WHAT YOU ARE ASKED TO DO:
When you give the entries again, keep every word as it stands and drop the pictures.

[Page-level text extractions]
----

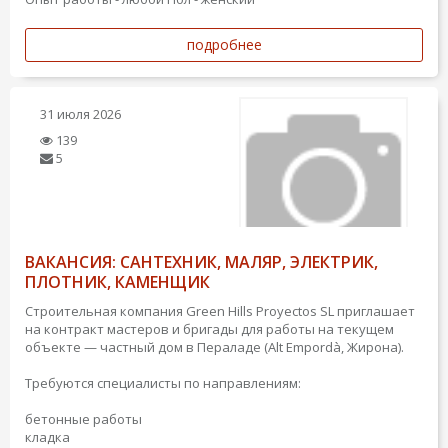
подробнее
31 июля 2026
139
5
ВАКАНСИЯ: САНТЕХНИК, МАЛЯР, ЭЛЕКТРИК,
ПЛОТНИК, КАМЕНЩИК
Строительная компания Green Hills Proyectos SL приглашает
на контракт мастеров и бригады для работы на текущем
объекте — частный дом в Пераладе (Alt Empordà, Жирона).
Требуются специалисты по направлениям:
бетонные работы
кладка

----

RESPONSE TO THIS TASK:
подробнее
31 июля 2026
139
5
ВАКАНСИЯ: САНТЕХНИК, МАЛЯР, ЭЛЕКТРИК,
ПЛОТНИК, КАМЕНЩИК
Строительная компания Green Hills Proyectos SL приглашает
на контракт мастеров и бригады для работы на текущем
объекте — частный дом в Пераладе (Alt Empordà, Жирона).
Требуются специалисты по направлениям:
бетонные работы
кладка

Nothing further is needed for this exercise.